Secondo quanto riportato dalla prima ricostruzione, l’inchiesta ha preso il via grazie al coraggio di alcuni genitori e insegnanti preoccupati per il comportamento sospetto di molti giovani nei pressi delle scuole. Questo ha fatto scattare un’operazione di monitoraggio che ha rivelato un linguaggio codificato utilizzato dai membri del gruppo per sfuggire alle forze dell’ordine. Le intercettazioni hanno svelato termini stravaganti per riferirsi alla droga: “crudo” per la cocaina e “cotto” per il crack.
“Siamo stanchi di vedere i nostri ragazzi esposti a questo”, racconta un insegnante che ha preferito rimanere anonimo. La situazione ha spinto i cittadini a collaborare attivamente con i Carabinieri, dando vita a una rete di allerta e denuncia. L’indagine ha messo in luce anche un servizio di consegna a domicilio che riforniva non solo il quartiere, ma anche i comuni vicini, orchestrato da corrieri esperti.
Ma il crimine non si è fermato qui: un episodio di violenza ha segnato le cronache locali lo scorso ottobre, quando un leggero incidente stradale ha innescato un attacco violento nei confronti di un politico locale, dimostrando la brutalità di questa organizzazione che imponeva il suo dominio a colpi di minacce e pestaggi.

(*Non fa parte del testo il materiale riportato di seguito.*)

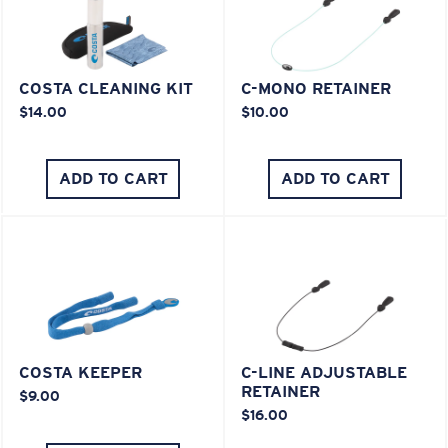
COSTA CLEANING KIT
C-MONO RETAINER
$14.00
$10.00
ADD TO CART
ADD TO CART
COSTA KEEPER
C-LINE ADJUSTABLE
RETAINER
$9.00
$16.00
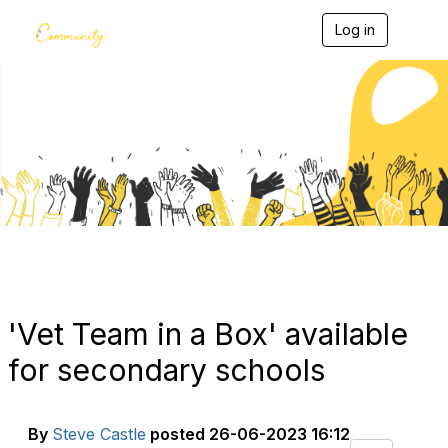
Log in
T
o
g
g
l
e
Blogs
n
a
v
i
g
a
t
i
o
n
'Vet Team in a Box' available
for secondary schools
By
Steve Castle
posted
26-06-2023 16:12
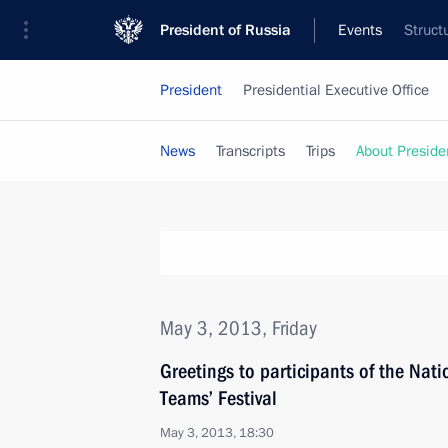
President of Russia
Events
Struct
President
Presidential Executive Office
News
Transcripts
Trips
About Preside
May 3, 2013, Friday
Greetings to participants of the Nat
Teams’ Festival
May 3, 2013, 18:30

Intanto, nel quartiere, il tremore di questi eventi continua a permeare la vita quotidiana. I residenti si chiedono se la calma ritornerà mai sui loro marciapiedi o se la piaga della droga continuerà a far parte del loro ambiente. La domanda, ora, resta aperta. Gli sviluppi delle indagini saranno cruciali per comprendere fino a dove arrivi l’influenza di questo bunker e quale sia il destino della zona di Pianura.

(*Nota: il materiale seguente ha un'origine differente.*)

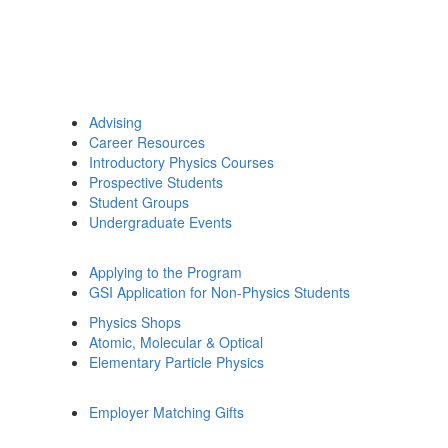
Advising
Career Resources
Introductory Physics Courses
Prospective Students
Student Groups
Undergraduate Events
Applying to the Program
GSI Application for Non-Physics Students
Physics Shops
Atomic, Molecular & Optical
Elementary Particle Physics
Employer Matching Gifts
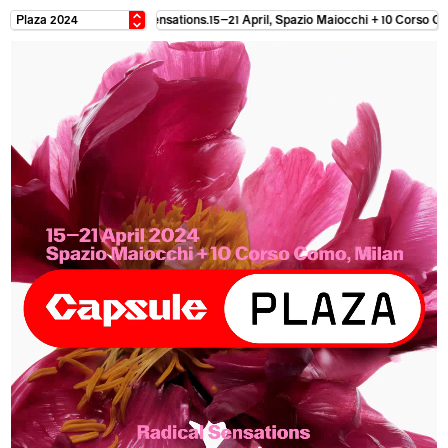
April, Spazio Maiocchi + 10 Corso Como Milan. Radical Sensations. 15–21 April, 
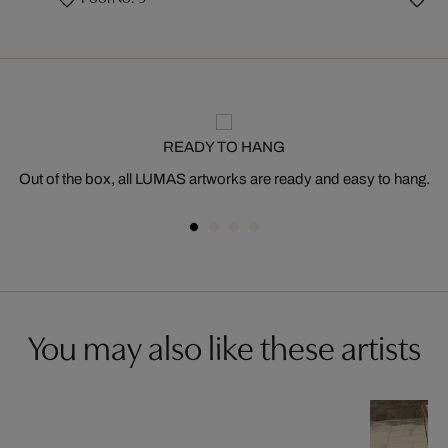
READY TO HANG
Out of the box, all LUMAS artworks are ready and easy to hang.
You may also like these artists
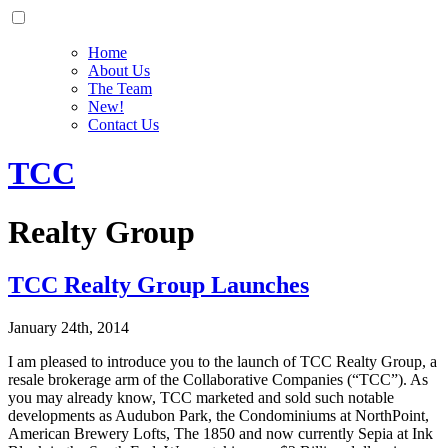
Home
About Us
The Team
New!
Contact Us
TCC
Realty Group
TCC Realty Group Launches
January 24th, 2014
I am pleased to introduce you to the launch of TCC Realty Group, a
resale brokerage arm of the Collaborative Companies (“TCC”). As
you may already know, TCC marketed and sold such notable
developments as Audubon Park, the Condominiums at NorthPoint,
American Brewery Lofts, The 1850 and now currently Sepia at Ink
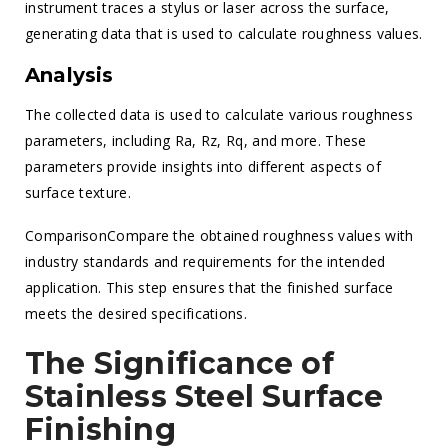
instrument traces a stylus or laser across the surface,
generating data that is used to calculate roughness values.
Analysis
The collected data is used to calculate various roughness
parameters, including Ra, Rz, Rq, and more. These
parameters provide insights into different aspects of
surface texture.
ComparisonCompare the obtained roughness values with
industry standards and requirements for the intended
application. This step ensures that the finished surface
meets the desired specifications.
The Significance of
Stainless Steel Surface
Finishing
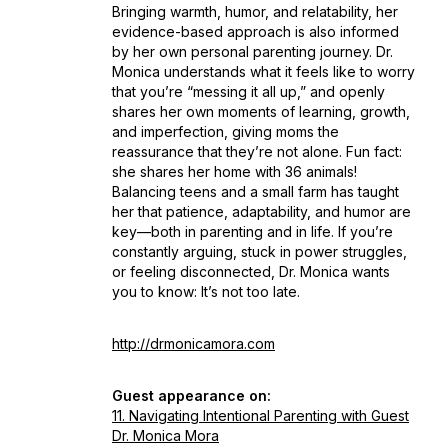
Bringing warmth, humor, and relatability, her
evidence-based approach is also informed
by her own personal parenting journey. Dr.
Monica understands what it feels like to worry
that you’re “messing it all up,” and openly
shares her own moments of learning, growth,
and imperfection, giving moms the
reassurance that they’re not alone. Fun fact:
she shares her home with 36 animals!
Balancing teens and a small farm has taught
her that patience, adaptability, and humor are
key—both in parenting and in life. If you’re
constantly arguing, stuck in power struggles,
or feeling disconnected, Dr. Monica wants
you to know:
It’s not too late.
http://drmonicamora.com
Guest appearance on:
11. Navigating Intentional Parenting with Guest
Dr. Monica Mora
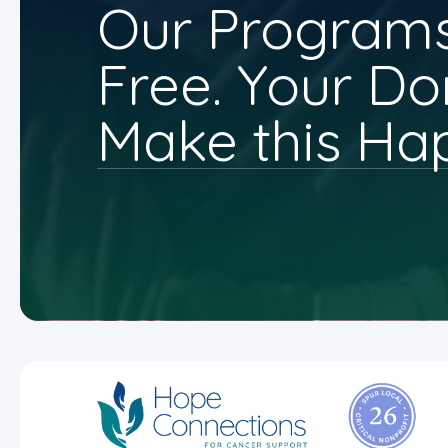
Our Programs
Free. Your Do
Make this Ha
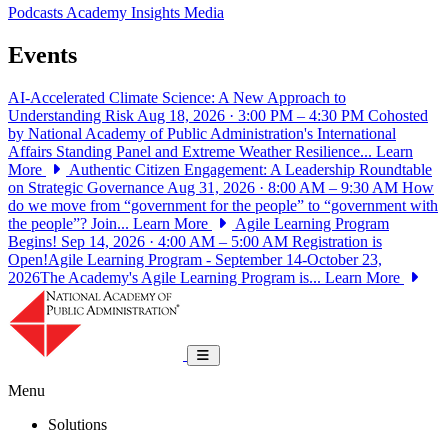
Podcasts
Academy Insights
Media
Events
AI-Accelerated Climate Science: A New Approach to
Understanding Risk
Aug 18, 2026 · 3:00 PM – 4:30 PM
Cohosted
by National Academy of Public Administration's International
Affairs Standing Panel and Extreme Weather Resilience...
Learn
More
Authentic Citizen Engagement: A Leadership Roundtable
on Strategic Governance
Aug 31, 2026 · 8:00 AM – 9:30 AM
How
do we move from “government for the people” to “government with
the people”? Join...
Learn More
Agile Learning Program
Begins!
Sep 14, 2026 · 4:00 AM – 5:00 AM
Registration is
Open!Agile Learning Program - September 14-October 23,
2026The Academy's Agile Learning Program is...
Learn More
National Academy of Public Administrat
Toggle navigation
Menu
Solutions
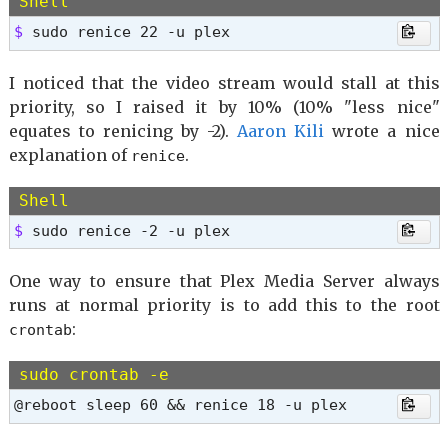
Shell
$ 
sudo renice 22 -u plex
I noticed that the video stream would stall at this
priority, so I raised it by 10% (10% "less nice"
equates to renicing by -2).
Aaron Kili
wrote a nice
explanation of
.
renice
Shell
$ 
sudo renice -2 -u plex
One way to ensure that Plex Media Server always
runs at normal priority is to add this to the root
:
crontab
sudo crontab -e
@reboot sleep 60 && renice 18 -u plex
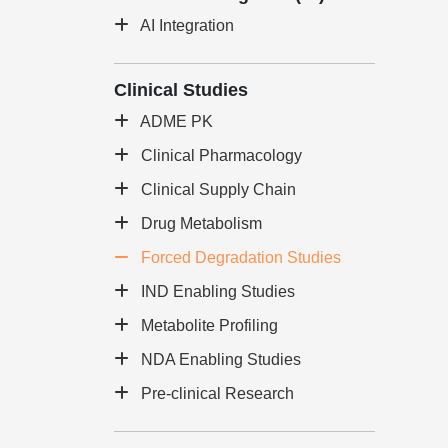
AI Integration
Clinical Studies
ADME PK
Clinical Pharmacology
Clinical Supply Chain
Drug Metabolism
Forced Degradation Studies
IND Enabling Studies
Metabolite Profiling
NDA Enabling Studies
Pre-clinical Research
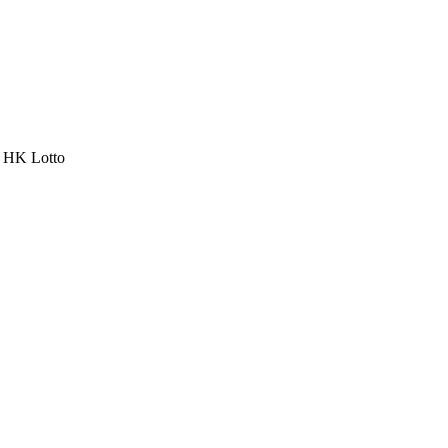
a HK Lotto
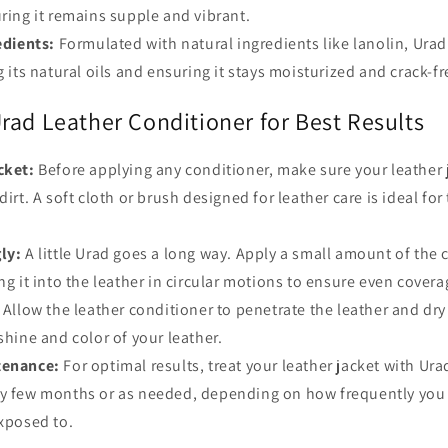
uring it remains supple and vibrant.
edients:
Formulated with natural ingredients like lanolin, Ura
g its natural oils and ensuring it stays moisturized and crack-fr
rad Leather Conditioner for Best Results
cket:
Before applying any conditioner, make sure your leather 
dirt. A soft cloth or brush designed for leather care is ideal for t
ly:
A little Urad goes a long way. Apply a small amount of the 
ng it into the leather in circular motions to ensure even covera
Allow the leather conditioner to penetrate the leather and dry
 shine and color of your leather.
tenance:
For optimal results, treat your leather jacket with Ura
ry few months or as needed, depending on how frequently you 
exposed to.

Un violento pestaggio avvenuto in via Torricelli ha scosso Napoli, gettando nuova luce su un quartiere già segnato dalla criminalità. La vittima, Gaetano, un giovane che ha tentato di difendere un amico coinvolto in un incidente stradale, si è trovato davanti a una reazione inaspettata e brutale da parte di una banda locale, nota come il gruppo del “Visionario”.

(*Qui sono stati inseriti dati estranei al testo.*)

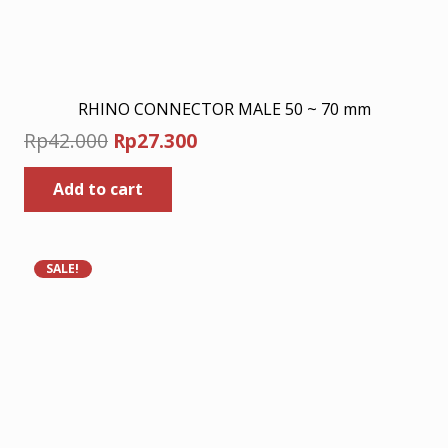
RHINO CONNECTOR MALE 50 ~ 70 mm
Original
Current
Rp
42.000
Rp
27.300
price
price
Add to cart
was:
is:
Rp42.000.
Rp27.300.
SALE!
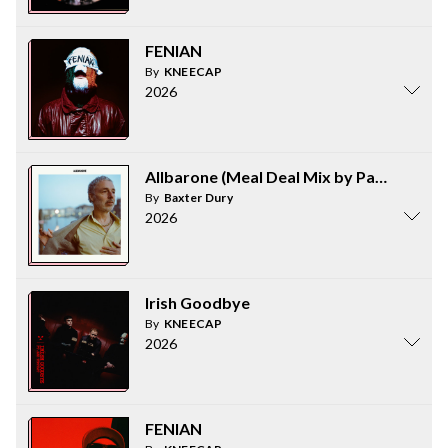
FENIAN
By
KNEECAP
2026
Allbarone (Meal Deal Mix by Parrot and 
By
Baxter Dury
2026
Irish Goodbye
By
KNEECAP
2026
FENIAN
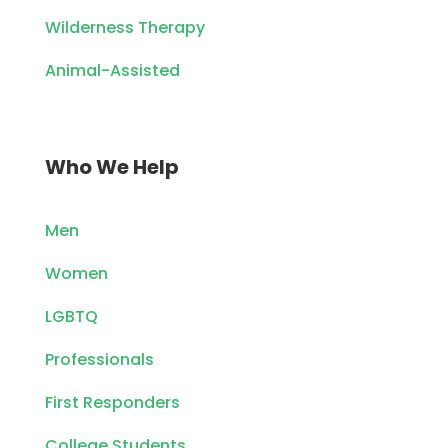
Wilderness Therapy
Animal-Assisted
Who We Help
Men
Women
LGBTQ
Professionals
First Responders
College Students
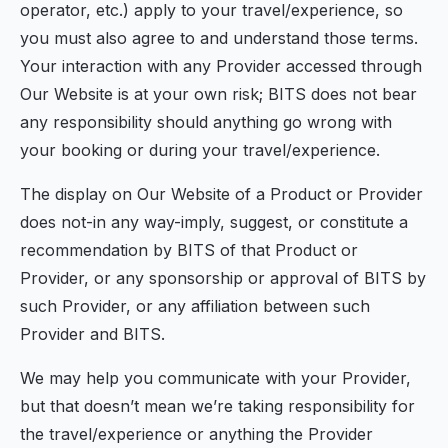
operator, etc.) apply to your travel/experience, so
you must also agree to and understand those terms.
Your interaction with any Provider accessed through
Our Website is at your own risk; BITS does not bear
any responsibility should anything go wrong with
your booking or during your travel/experience.
The display on Our Website of a Product or Provider
does not-in any way-imply, suggest, or constitute a
recommendation by BITS of that Product or
Provider, or any sponsorship or approval of BITS by
such Provider, or any affiliation between such
Provider and BITS.
We may help you communicate with your Provider,
but that doesn’t mean we’re taking responsibility for
the travel/experience or anything the Provider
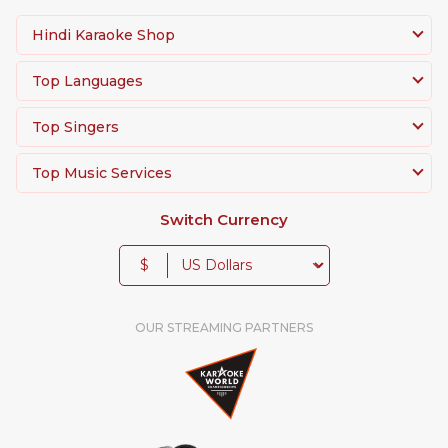
Hindi Karaoke Shop
Top Languages
Top Singers
Top Music Services
Switch Currency
$
OUR STREAMING PARTNERS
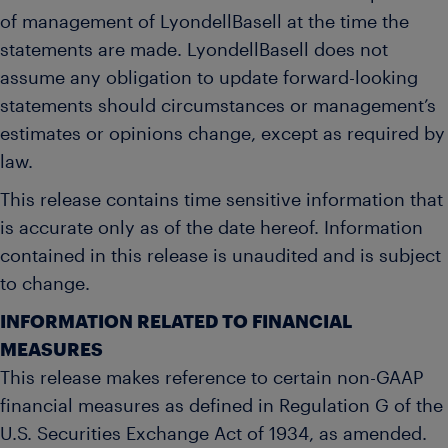
of management of LyondellBasell at the time the
statements are made. LyondellBasell does not
assume any obligation to update forward-looking
statements should circumstances or management’s
estimates or opinions change, except as required by
law.
This release contains time sensitive information that
is accurate only as of the date hereof. Information
contained in this release is unaudited and is subject
to change.
INFORMATION RELATED TO FINANCIAL
MEASURES
This release makes reference to certain non-GAAP
financial measures as defined in Regulation G of the
U.S. Securities Exchange Act of 1934, as amended.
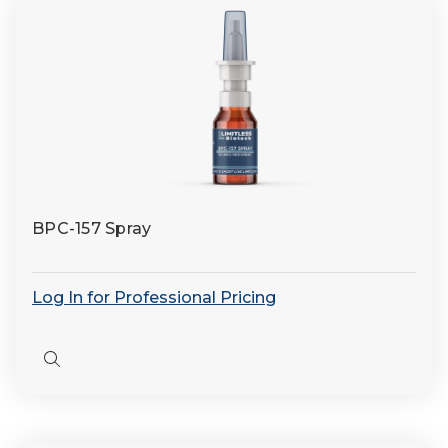
BPC-157 Spray
Log In for Professional Pricing
Quick
view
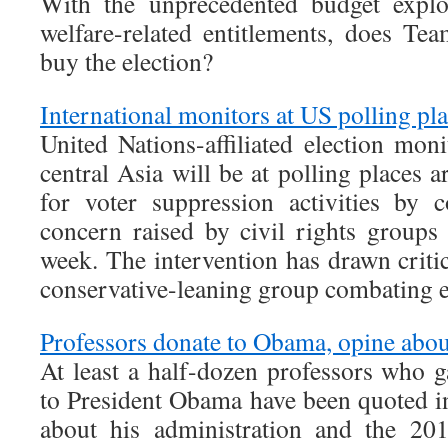
With the unprecedented budget explo
welfare-related entitlements, does T
buy the election?
International monitors at US polling pl
United Nations-affiliated election mo
central Asia will be at polling places 
for voter suppression activities by 
concern raised by civil rights groups
week. The intervention has drawn crit
conservative-leaning group combating e
Professors donate to Obama, opine about
At least a half-dozen professors who g
to President Obama have been quoted in
about his administration and the 20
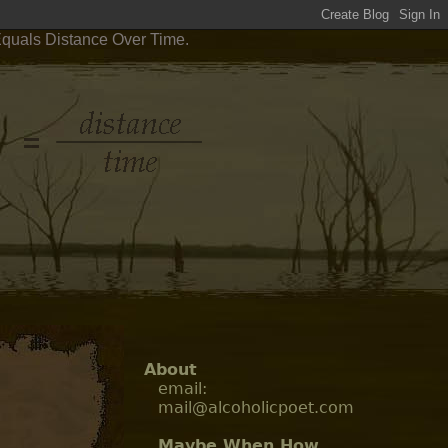
Equals Distance Over Time.
About
email:
mail@alcoholicpoet.com
Maybe When How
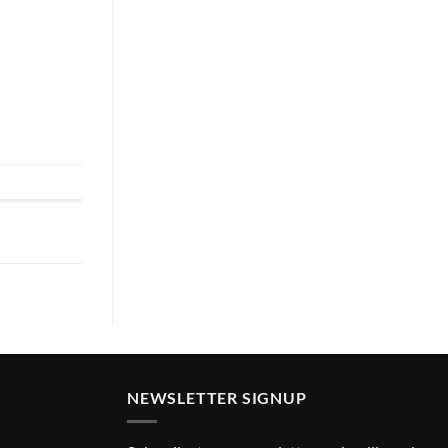
NEWSLETTER SIGNUP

È stata una scena di caos: secondo quanto riportato, la aggressione è scattata quando Gaetano ha cercato di chiarire la situazione. I membri della banda, vedendo la discussione come un potenziale intruso nel loro territorio, hanno circondato il giovane e lo hanno picchiato senza pietà, infliggendogli ferite che richiederanno un mese di cure. “Abbiamo sentito le urla e poi solo silenzio, è stata una cosa allucinante”, racconta un residente della zona, visibilmente preoccupato per la crescente violenza.
Le indagini hanno portato all’identificazione di un gruppo di individui, con diversi arresti e misure cautelari. Tra i nomi spiccano quelli di Luigi Agnino, noto nel quartiere come “Giggino”, e Salvatore D’Anna, soprannominato “il Visionario”, considerato uno dei capi della banda. Le misure di custodia cautelare non si fermano qui; altri nomi sono stati associati al pestaggio, promettendo una risposta dura da parte delle forze dell’ordine.
Il fenomeno della violenza di strada non è nuovo a Napoli, ma episodi come questi riaccendono la paura tra i cittadini. Intanto, tra le strade di via Torricelli, la domanda resta alta: fino a quando la comunità potrà tollerare una simile situazione? Le prossime ore potrebbero rivelare ulteriori sviluppi, mentre il quartiere attende risposte e una maggiore sicurezza.